About
Teams > Louvain members
Current members
Fabio Maltoni (Team Leader)

Fabio Maltoni is member of the Centre for Cosmology, Particle Physics and Phenomenology (CP3) in Louvain since 2005. His research has mainly focused on Higgs boson production and decay in models with extended Higgs sectors, production and decay of quarkonia, properties and structure of QCD amplitudes, and top-quark phenomenology. Over the past decade Fabio Maltoni has devoted most of his attention to the computer simulation of collider physics and the automated computation of scattering amplitudes. He is one of the authors of MadGraph 5 that provides a platform where pheno projects can be developed, including SM and BSM physics, LO and NLO accurate predictions, such as aMC@NLO.
Chiara Arina

Chiara research activities relate to the dark matter problem within a particle physics perspective. Her theoretical work focuses on dark matter model building in connection with the problem of generation of neutrino masses and/or of the visible matter. Her phenomenological research focuses on various aspects of dark matter detection (direct, indirect and at collider), with a particular attention to the statistical approach.
Celine Degrande

Celine is working on Effective Field Theory (EFT) at colliders mainly in top and electroweak sector. Recently, she has been focusing on the interplay between PDF and EFT fits and on the computation of NLO QCD corrections for the SMEFT. She is the author of NLOCT and one of the FeynRules authors.

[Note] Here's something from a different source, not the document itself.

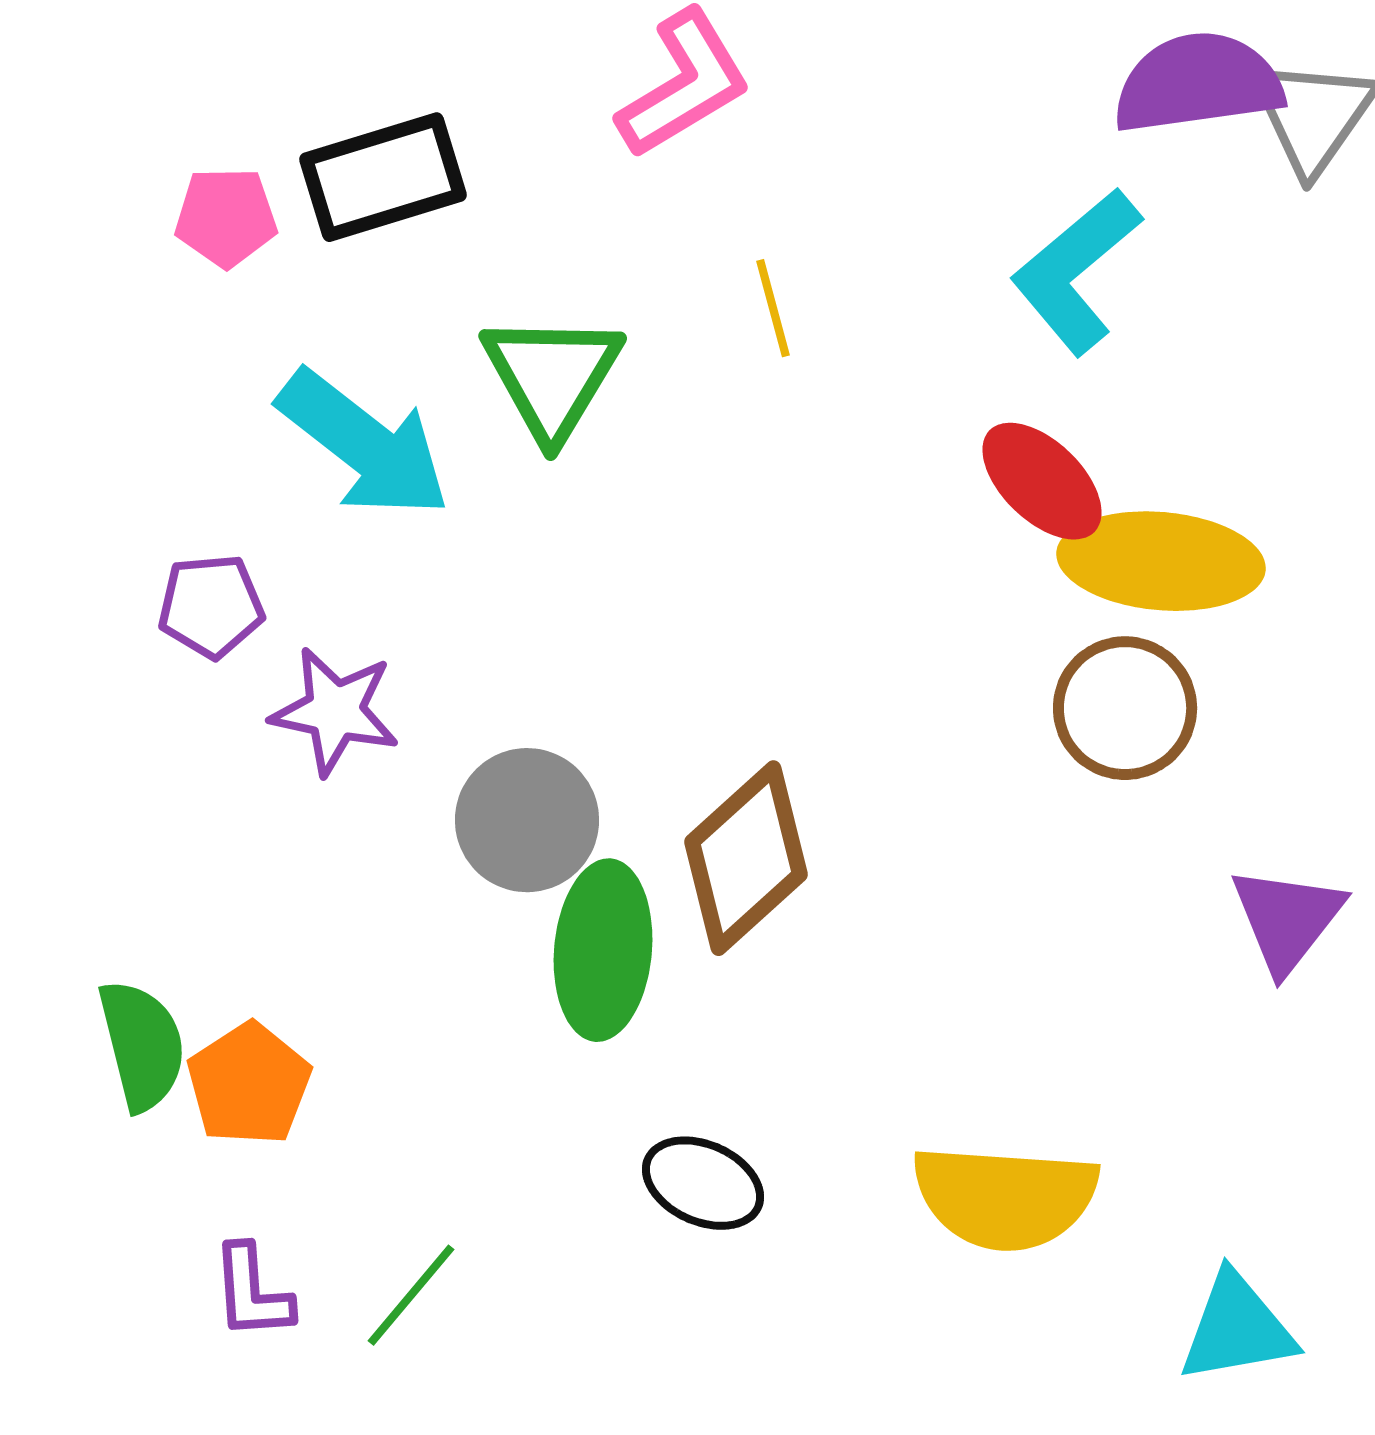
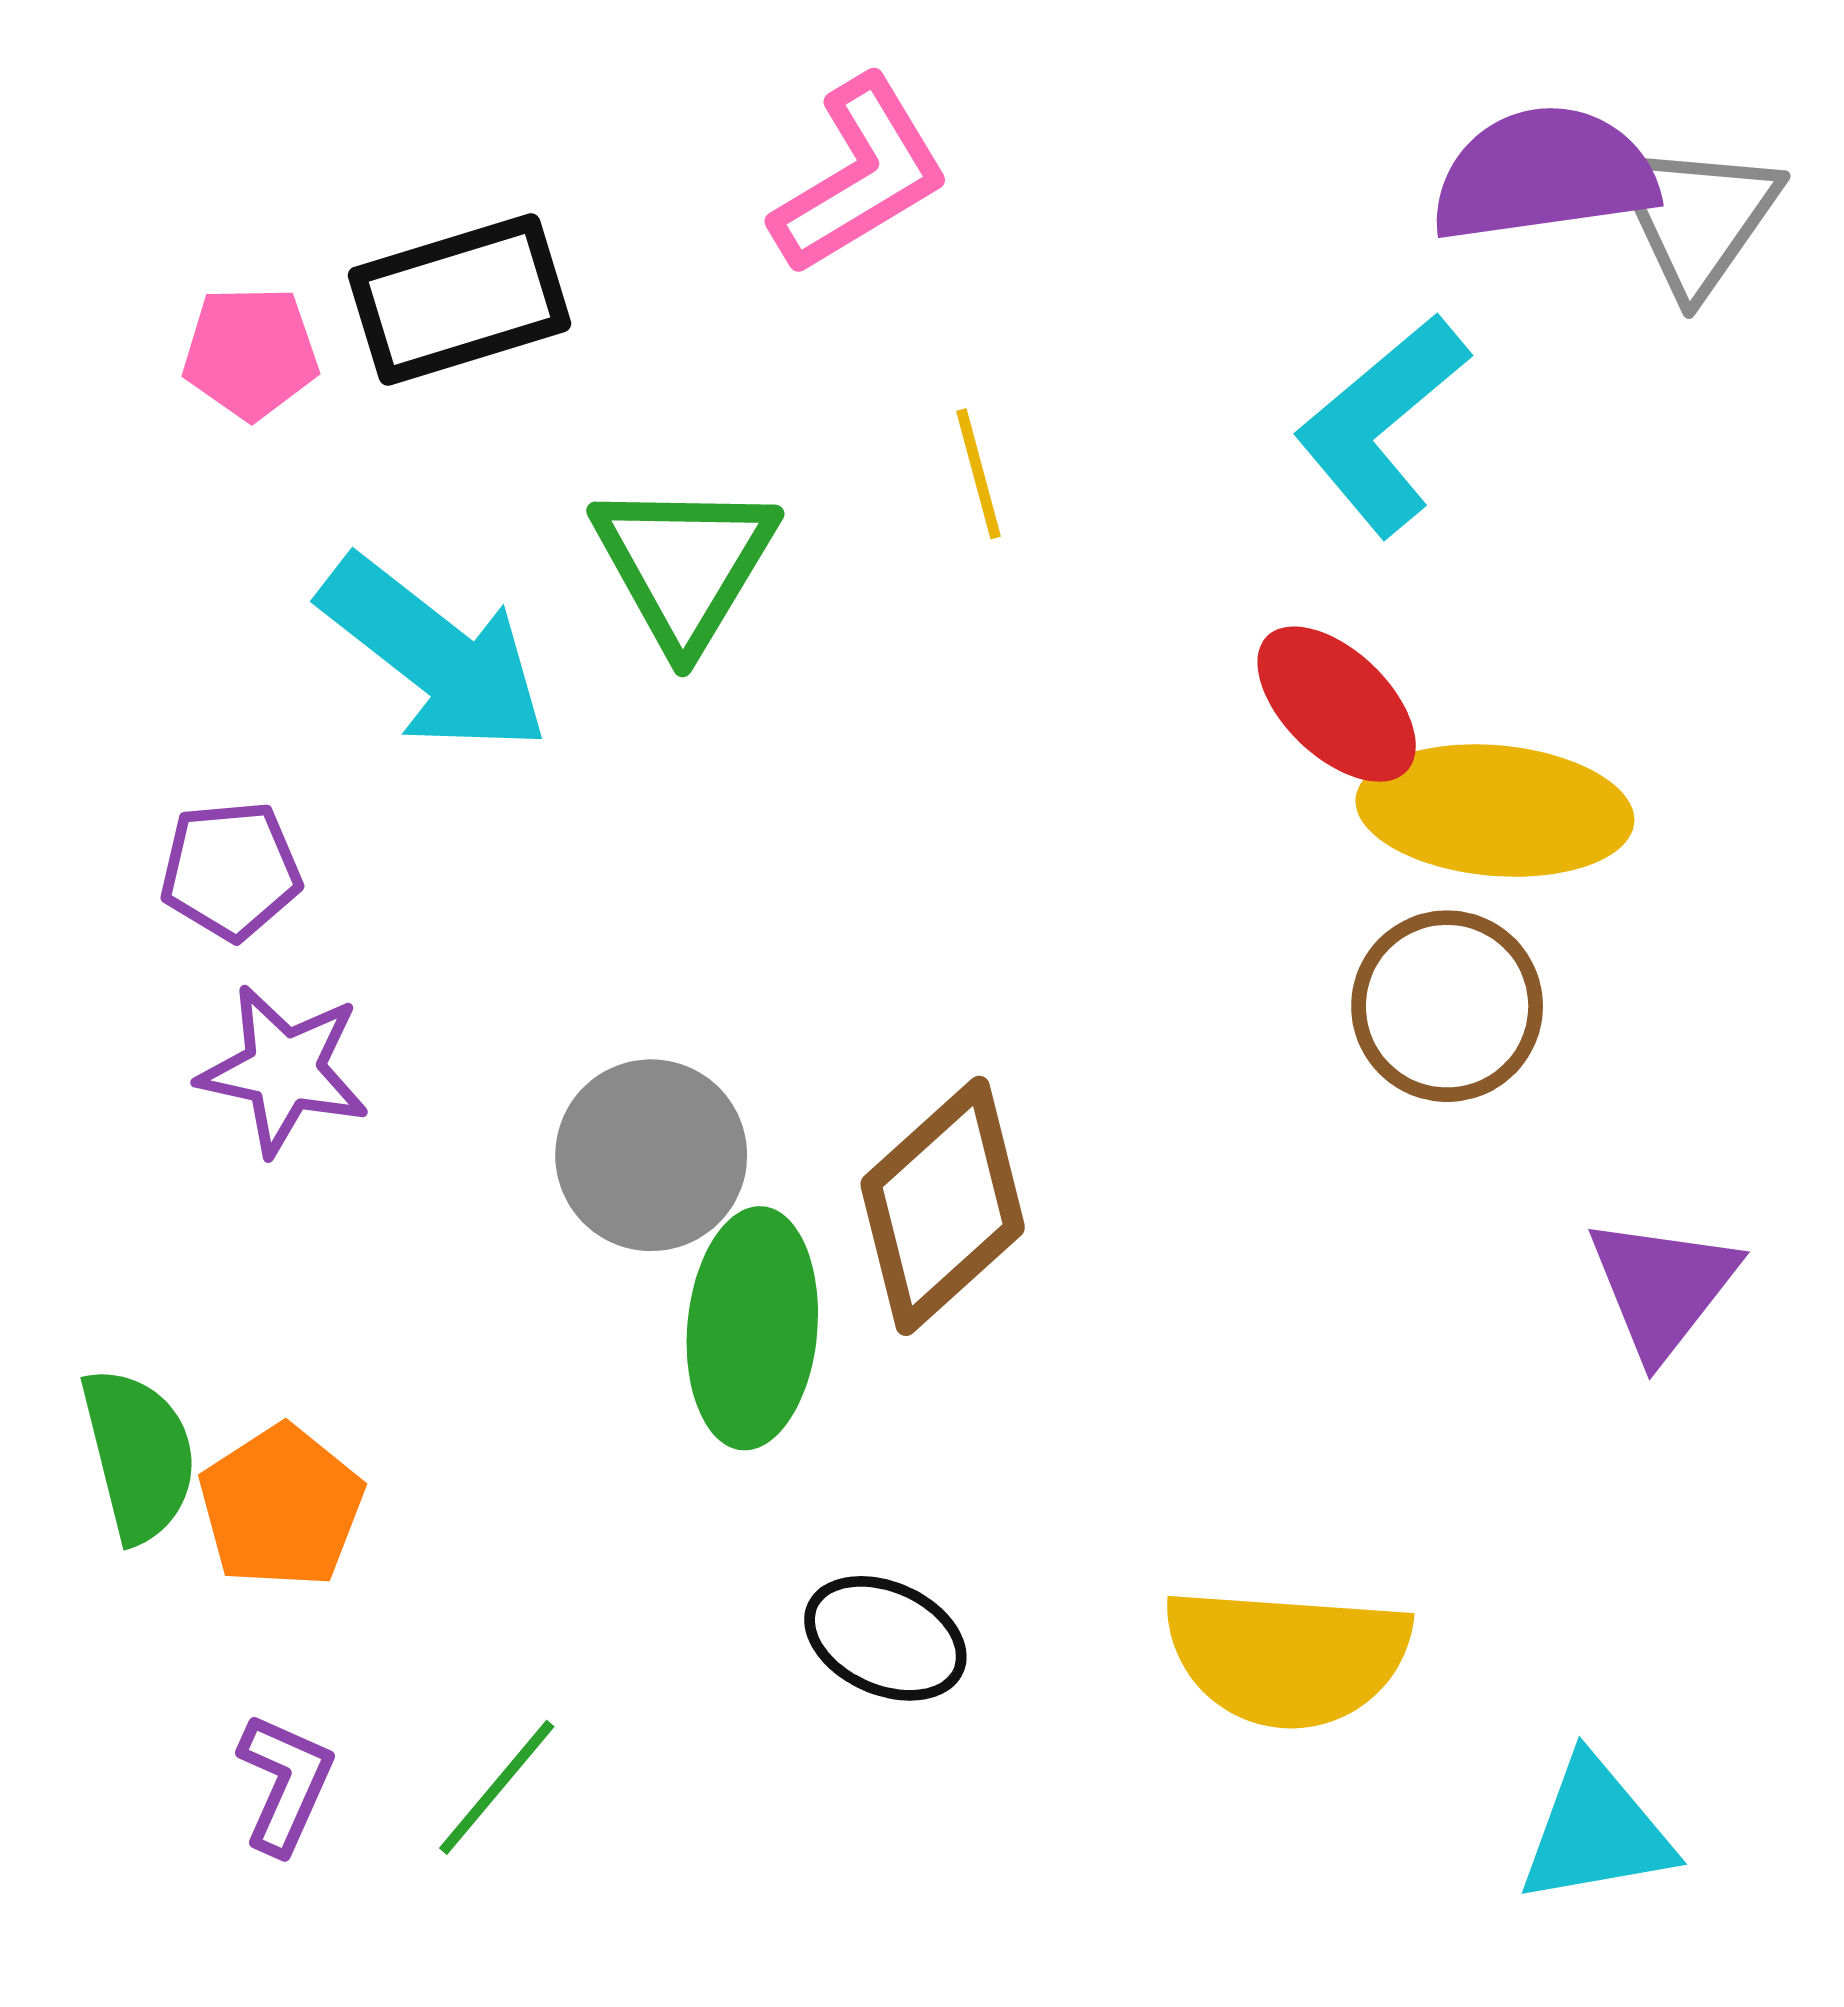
purple star: (335, 711) -> (284, 1070), moved
purple L-shape: (252, 1292) -> (285, 1783), turned -152

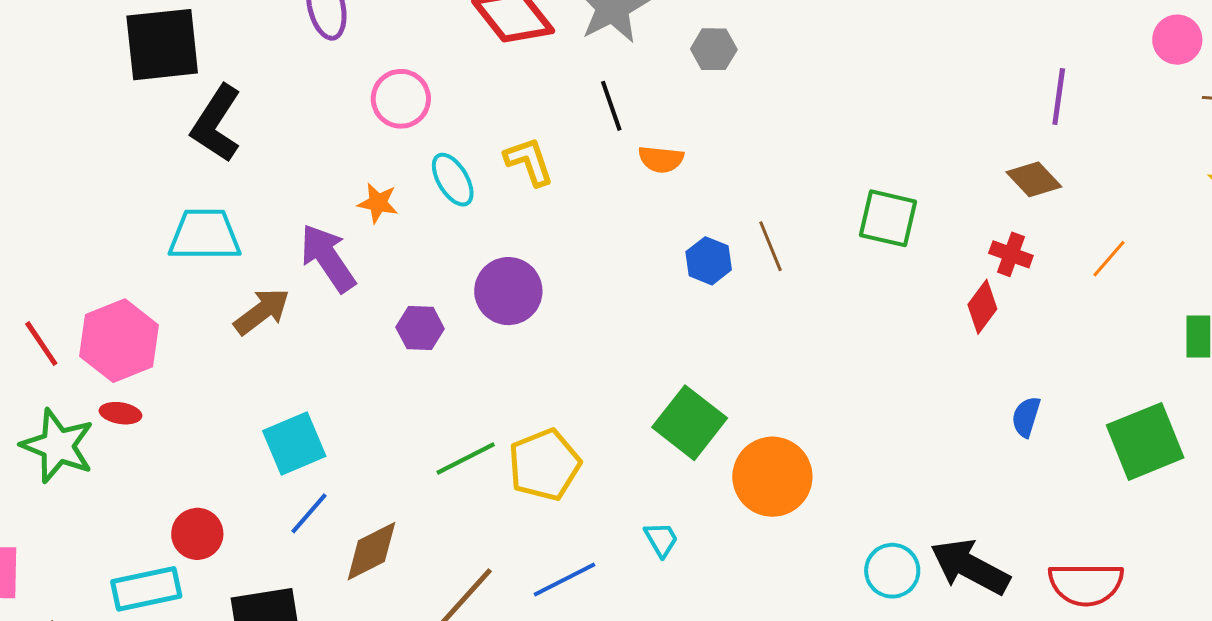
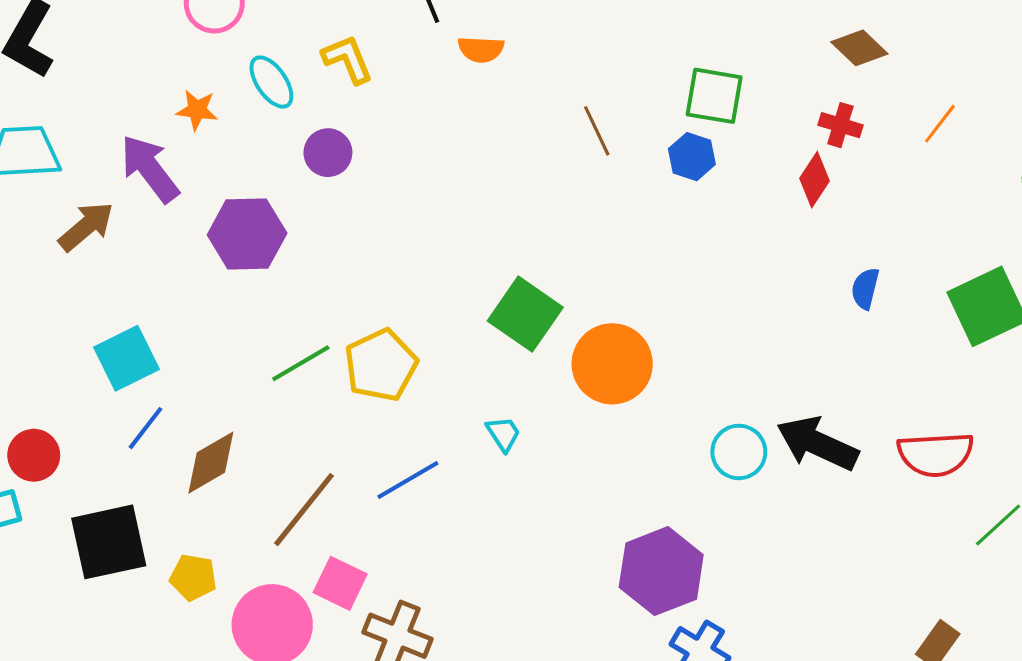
blue hexagon: (709, 261) -> (692, 157), moved
purple circle: (508, 291) -> (328, 153), moved, size x0.7
purple hexagon: (420, 328) -> (247, 234), size x1.6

She is also investigating how the photon polarisation in cosmic rays can be used to probe BSM physics.
Olivier Mattelaer (Node Leader)

Olivier Mattelaer is research scientist in Louvain since 2009. He is the main developer of the MadGraph5_aMC@NLO framework.
Theo Heimel

Theo Heimel is a Post-Doc. The main focus of his research is accelerating event generation for the High-Luminosity LHC and beyond using generative networks. In particular, the MadNIS project aims to make sampling hard-scattering events in MadGraph faster using neural importance sampling. Furthermore, he is interested in ML-based methods to extract more information from LHC data. This includes unfolding with generative networks, simulation-based inference, and combining machine-learned detector effects with theory knowledge in the matrix element method.
Luca Beccatini

Luca Beccatini is doing a joint PhD between UCLouvain and the University of Bologna. He is working on neural network surrogate models to approximate scattering amplitudes and High-Energy Physics event generation, such as event unweighting.